*** Data to use Section Begins ***
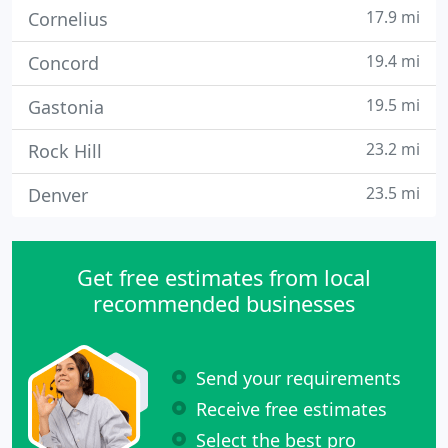
17.9 mi
Cornelius
19.4 mi
Concord
19.5 mi
Gastonia
23.2 mi
Rock Hill
23.5 mi
Denver
Get free estimates from local
recommended businesses
Send your requirements
Receive free estimates
Select the best pro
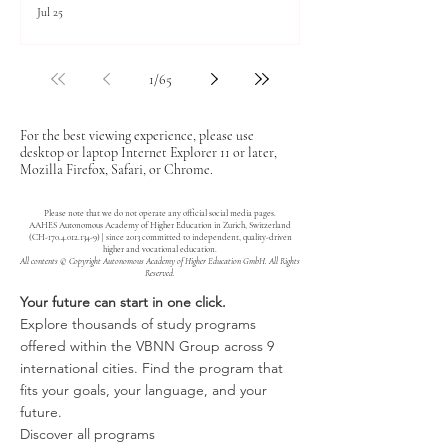
Jul 25
1
/
65
For the best viewing experience, please use
desktop or laptop Internet Explorer 11 or later,
Mozilla Firefox, Safari, or Chrome.
Please note that we do not operate any official social media pages.
AAHES Autonomous Academy of Higher Education in Zurich, Switzerland
(CH-170.4.012.134-9) | since 2013 committed to independent, quality-driven
higher and vocational education.
All contents © Copyright Autonomous Academy of Higher Education GmbH. All Rights
Reserved.
Your future can start in one click.
Explore thousands of study programs
offered within the VBNN Group across 9
international cities. Find the program that
fits your goals, your language, and your
future.
Discover all programs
*** Data to use Section Ends ***
** What this task involves **
Every record above must be repeated exactly, with the pictures dropped.

** Completed exercise **
17.9 mi
Cornelius
19.4 mi
Concord
19.5 mi
Gastonia
23.2 mi
Rock Hill
23.5 mi
Denver
Get free estimates from local
recommended businesses
Send your requirements
Receive free estimates
Select the best pro
Jul 25
1
/
65
For the best viewing experience, please use
desktop or laptop Internet Explorer 11 or later,
Mozilla Firefox, Safari, or Chrome.
Please note that we do not operate any official social media pages.
AAHES Autonomous Academy of Higher Education in Zurich, Switzerland
(CH-170.4.012.134-9) | since 2013 committed to independent, quality-driven
higher and vocational education.
All contents © Copyright Autonomous Academy of Higher Education GmbH. All Rights
Reserved.
Your future can start in one click.
Explore thousands of study programs
offered within the VBNN Group across 9
international cities. Find the program that
fits your goals, your language, and your
future.
Discover all programs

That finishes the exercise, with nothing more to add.